Aufatmen konnte insbesondere auch PD-Chef Nicola Zingaretti, der im Fall einer Niederlage seines Kandidaten in der Toskana seinen Posten als Parteichef wohl los gewesen wäre. Die Gewichte innerhalb der Regierung haben sich zugunsten des PD verschoben, zumal der Fünf-Sterne-Koalitionspartner in den Regionalwahlen einmal mehr katastrophal abgeschnitten hat.

70 Prozent der Italiener stimmen für Reduktion der Abgeordnetenzahl

Doch Grund zur Selbstzufriedenheit haben weder Conte noch Zingaretti. Das gleichzeitig mit den Regionalwahlen durchgeführte Referendum über die Verkleinerung des Parlaments hat gezeigt, dass die Politikverdrossenheit in Italien trotz der von der Regierung alles in allem gut gemanagten Pandemie nach wie vor groß ist.

70 Prozent der Italiener haben der Reduktion der Zahl der Abgeordneten von 630 auf 400 und der Senatoren von 315 auf 200 zugestimmt. Das ist ein Denkzettel für alle Politiker. Die Wähler haben die Volksabstimmung dazu genutzt, ihren Unmut über die Ineffizienz des Politikbetriebs, über Korruptionsskandale, Selbstbereicherung und jahrelang aufgeschobene Reformen auszudrücken.

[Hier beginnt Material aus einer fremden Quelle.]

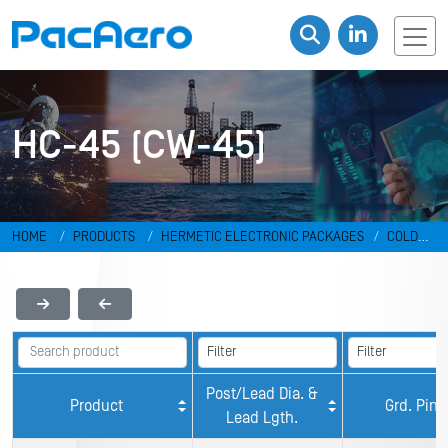
HC-45 (CW-45)
HOME
PRODUCTS
HERMETIC ELECTRONIC PACKAGES
COLD
WELD PACKAGES
HC-45 (CW-45)
Post/Lead Dia. &
Product
Grd. Pin
Lead Lgth.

Conte und seine Minister wären gut beraten, wenn sie die Botschaft des Referendums ernst nähmen, meinen Beobachter. Die zu erwartenden, gewaltigen Mittel aus dem Recovery Funds der EU – für Italien sind über 200 Milliarden Euro reserviert, mehr als für jedes andere EU-Mitglied – stellen eine einmalige Chance dar, Italien mit gezielten Reformen zu modernisieren, wirtschaftlich wieder in Schwung zu bringen und zukunftstauglich zu machen. Sollte die Regierung diese Chance nicht nutzen, dann könnte sich der Wind in Italien schnell wieder drehen – und Salvini könnte erneut Machtpositionen bekommen. Und wenn nicht er, dann Giorgia Meloni.